Daiber said his campaign is primarily centered around fixing higher education in the state.

He plans to do this by implementing a progressive tax, which he says will change the revenue stream from negative to positive.

Daiber said this would mean the state income tax would range from 1 to 6 percent, with the wealthiest Illinois residents paying the highest rate.

Regarding pensions, Daiber said the system can be made whole again by investing in municipal bonds.

Daiber wants to implement policies that will save the state money as well as cut down spending by providing free services.

He suggested providing locals with two nights a week when they can bring their child into the Health and Counseling Services building to receive free healthcare, even if they do not have insurance.

Daiber said developing a better marketing plan and focusing on Ill.’s strengths, such as being the first in soybean production in the country, could also improve its financial situation.

“Why are we shipping all of our soybeans to Texas-why not business in-state?” he said.

Daiber, remembering the emphasis on technology education from his years at Eastern, wants professors working at state schools in Illinois to continue focusing on technology research.

“We need professors that want to keep their jobs,” he said.

For secondary schools, Daiber said he would like to see them offer technical school training, since not everyone will go on to attend college.

“Too many people come out of school with no skill sets, and they flounder. There are tons of technical school jobs that are still unfilled,” he said.

Daiber is an advocate for raising the minimum wage in Illinois.

He said $10 an hour would be fine for a training wage, but $15 an hour is better for a living wage.

“Low wages make people more reliant on the state for services. I’m for good paying jobs and more independence,” he said.

Another one of Daiber’s focuses is helping to reform the Juvenile Justice System and improving the lives of those who may be at risk.

He is currently working on implementing a program in Madison County called “Give 30” that allows people to meet with an at-risk youth to give them positive encouragement.

When it comes to the environment, Daiber is concerned about water and air quality and an is advocate for solar energy.

Daiber said the evolution of the solar business will change residential living for the better.

“We’re missing out on revolutionizing our way of living due to lack of research” he said.

He is also against fracking because of the dissemination of subsoil and the contamination of subsurface water.

Daiber also discussed his plan to allow constituents to vote on the legalization of marijuana saying it needs to be legalized through the people.

“I’m looking to establish marijuana guidelines similar to the ones in Colorado by giving (marijuana) consumption projections,” Daiber said.

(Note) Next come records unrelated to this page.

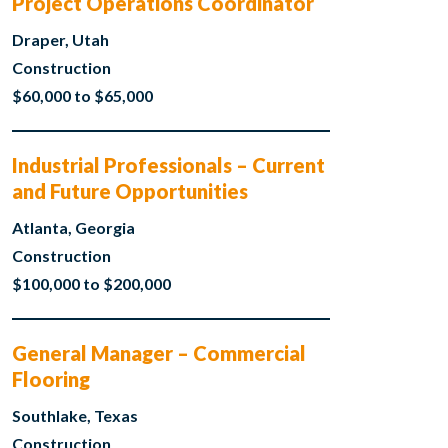
Project Operations Coordinator
Draper, Utah
Construction
$60,000 to $65,000
Industrial Professionals – Current
and Future Opportunities
Atlanta, Georgia
Construction
$100,000 to $200,000
General Manager – Commercial
Flooring
Southlake, Texas
Construction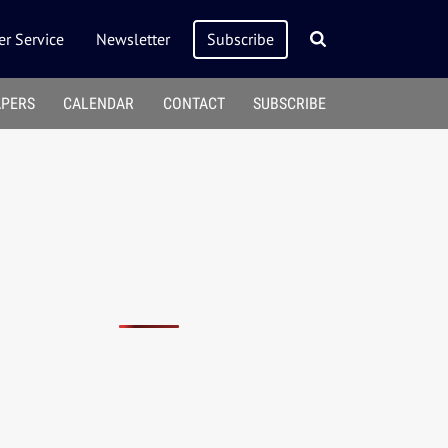
r Service
Newsletter
Subscribe
APERS
CALENDAR
CONTACT
SUBSCRIBE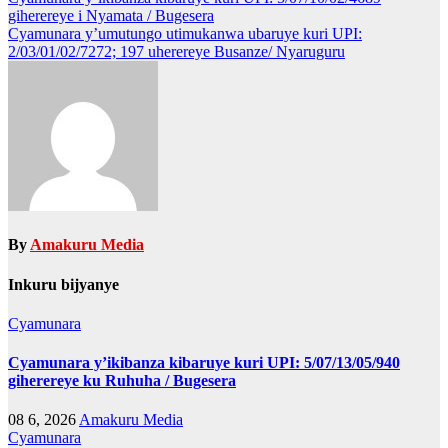
Post
giherereye i Nyamata / Bugesera
navigation
Cyamunara y’umutungo utimukanwa ubaruye kuri UPI:
2/03/01/02/7272; 197 uherereye Busanze/ Nyaruguru
By
Amakuru Media
Inkuru bijyanye
Cyamunara
Cyamunara y’ikibanza kibaruye kuri UPI: 5/07/13/05/940
giherereye ku Ruhuha / Bugesera
08 6, 2026
Amakuru Media
Cyamunara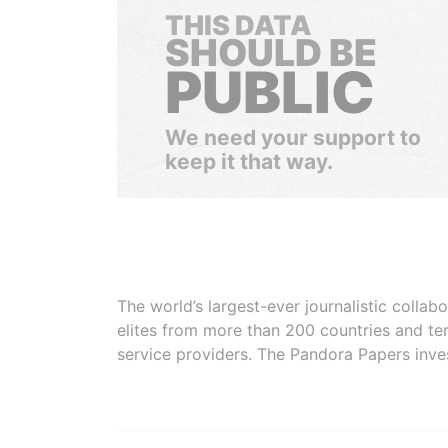
THIS DATA
SHOULD BE
PUBLIC
We need your support to
keep it that way.
The world’s largest-ever journalistic colla
elites from more than 200 countries and ter
service providers. The Pandora Papers inve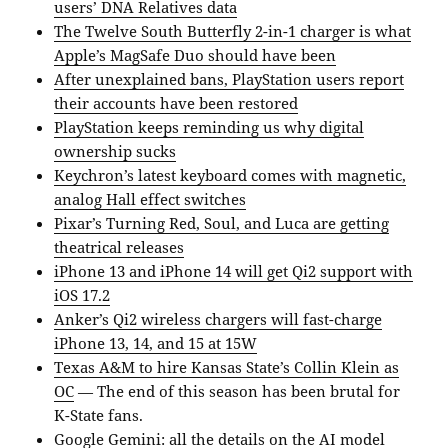
users’ DNA Relatives data
The Twelve South Butterfly 2-in-1 charger is what
Apple’s MagSafe Duo should have been
After unexplained bans, PlayStation users report
their accounts have been restored
PlayStation keeps reminding us why digital
ownership sucks
Keychron’s latest keyboard comes with magnetic,
analog Hall effect switches
Pixar’s Turning Red, Soul, and Luca are getting
theatrical releases
iPhone 13 and iPhone 14 will get Qi2 support with
iOS 17.2
Anker’s Qi2 wireless chargers will fast-charge
iPhone 13, 14, and 15 at 15W
Texas A&M to hire Kansas State’s Collin Klein as
OC
— The end of this season has been brutal for
K-State fans.
Google Gemini: all the details on the AI model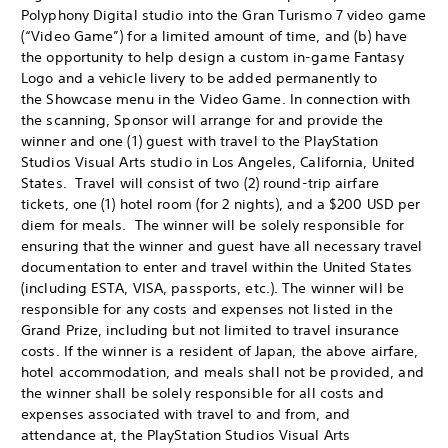
Polyphony Digital studio into the Gran Turismo 7 video game
(“Video Game”) for a limited amount of time, and (b) have
the opportunity to help design a custom in-game Fantasy
Logo and a vehicle livery to be added permanently to
the Showcase menu in the Video Game. In connection with
the scanning, Sponsor will arrange for and provide the
winner and one (1) guest with travel to the PlayStation
Studios Visual Arts studio in Los Angeles, California, United
States. Travel will consist of two (2) round-trip airfare
tickets, one (1) hotel room (for 2 nights), and a $200 USD per
diem for meals. The winner will be solely responsible for
ensuring that the winner and guest have all necessary travel
documentation to enter and travel within the United States
(including ESTA, VISA, passports, etc.). The winner will be
responsible for any costs and expenses not listed in the
Grand Prize, including but not limited to travel insurance
costs. If the winner is a resident of Japan, the above airfare,
hotel accommodation, and meals shall not be provided, and
the winner shall be solely responsible for all costs and
expenses associated with travel to and from, and
attendance at, the PlayStation Studios Visual Arts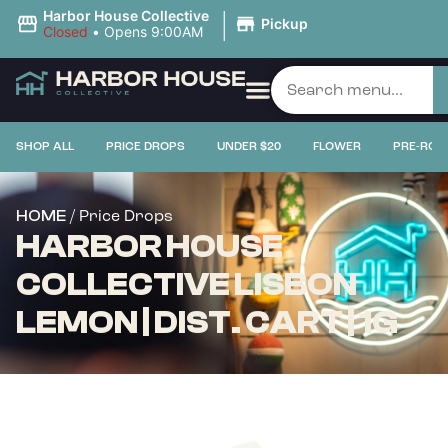
|
Harbor House Collective
Pickup
Closed
•
Opens 9:00AM
SHOP ALL
PRICE DROPS
UNDER $20
FLOWER
PRE-ROL
/ Price Drops
HOME
HARBOR HOUSE
COLLECTIVE LISBON
LEMON | DIST. CART | 1G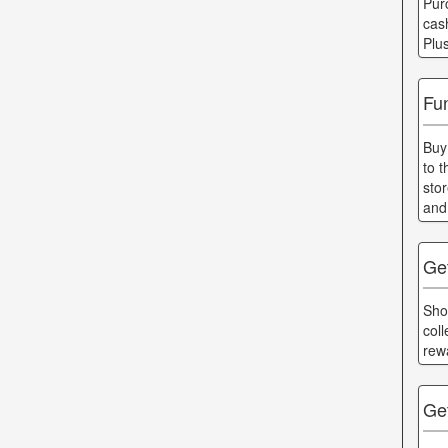
Pur
cas
Plu
Fun
Buy
to 
sto
and
Ge
Shop
col
rew
Get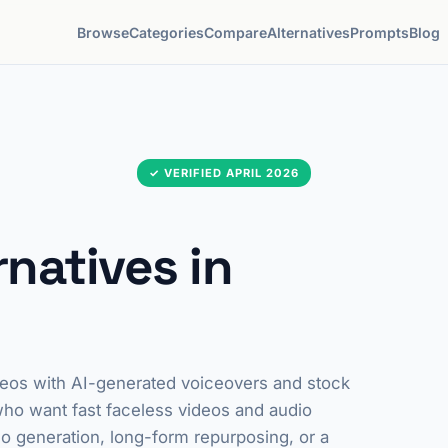
Browse
Categories
Compare
Alternatives
Prompts
Blog
✓ VERIFIED APRIL 2026
rnatives in
 videos with AI-generated voiceovers and stock
 who want fast faceless videos and audio
eo generation, long-form repurposing, or a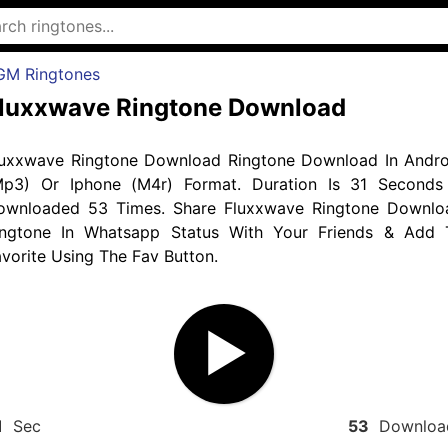
GM Ringtones
luxxwave Ringtone Download
luxxwave Ringtone Download Ringtone Download In Andro
Mp3) Or Iphone (M4r) Format. Duration Is 31 Seconds
ownloaded 53 Times. Share Fluxxwave Ringtone Downlo
ingtone In Whatsapp Status With Your Friends & Add 
vorite Using The Fav Button.
1
Sec
53
Downloa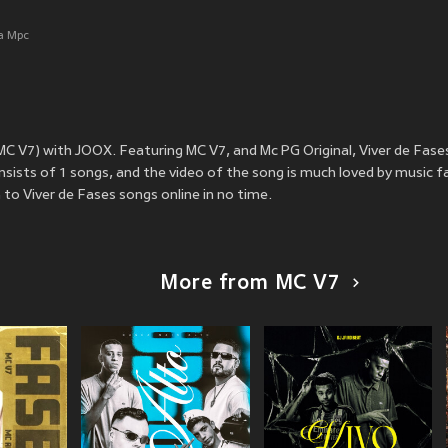
a Mpc
 MC V7) with JOOX. Featuring MC V7, and Mc PG Original, Viver de Fas
sists of 1 songs, and the video of the song is much loved by music f
to Viver de Fases songs online in no time.
More from MC V7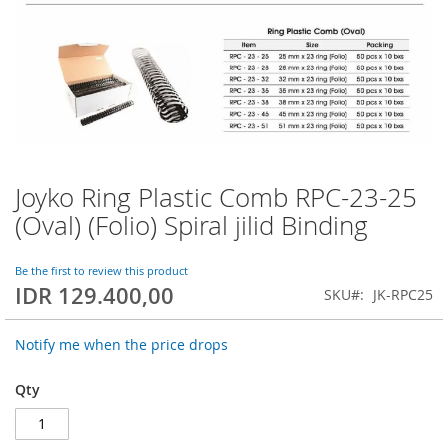
Joyko Ring Plastic Comb RPC-23-25
Skip
to
(Oval) (Folio) Spiral jilid Binding
the
beginning
of
Be the first to review this product
IDR 129.400,00
the
SKU
JK-RPC25
images
gallery
Notify me when the price drops
Qty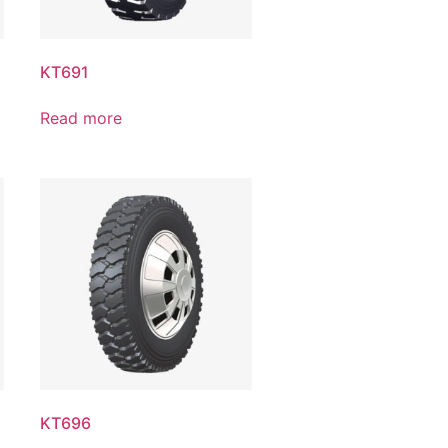
KT691
Read more
KT696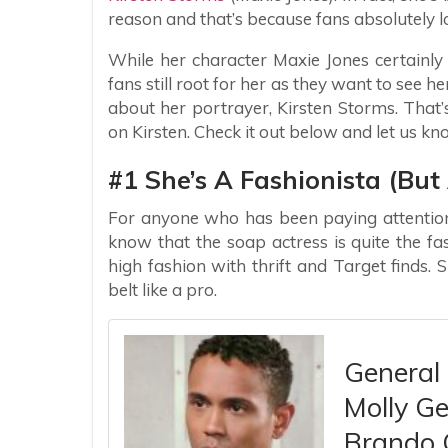
reason and that’s because fans absolutely l
While her character Maxie Jones certainl
fans still root for her as they want to see he
about her portrayer, Kirsten Storms. That
on Kirsten. Check it out below and let us k
#1 She’s A Fashionista (Bu
For anyone who has been paying attention 
know that the soap actress is quite the fa
high fashion with thrift and Target finds.
belt like a pro.
General 
Molly Ge
Brando 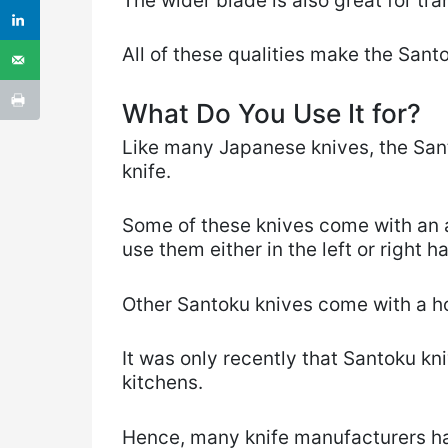
The wider blade is also great for tr
All of these qualities make the Santo
What Do You Use It for?
Like many Japanese knives, the Sant
knife.
Some of these knives come with an
use them either in the left or right h
Other Santoku knives come with a ho
It was only recently that Santoku k
kitchens.
Hence, many knife manufacturers hav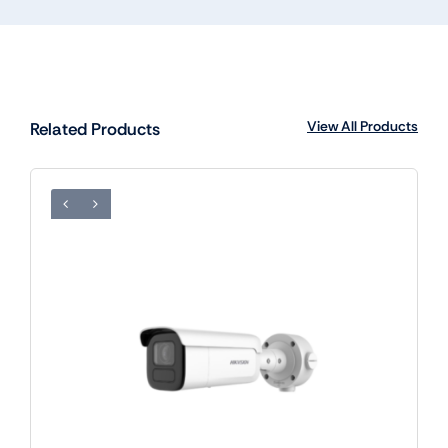
View All Products
Related Products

Even in a competitive race for the governorship, Daiber said he is still comfortable running against his wealthier fellow canidates because they will not be able to get the same voters as he will.

“It’s beyond money, it’s about character and ethics,” he said. “If people complain about having another Chicago politician in office, it’s because they didn’t want to vote for somebody from Cook County.”

Daiber earned his bachelor’s and then his master’s in Education from Eastern, graduating in 1979.

He then went on to earn his doctorate in education from Southern Illinois University Edwardsville in 1990.

Daiber served as a Madison County Board member and the Madison County Regional Superintendent of Schools.

He has traveled to 10 different counties within the past week to speak to constituents and this week will be embarking on a tour of Western Illinois.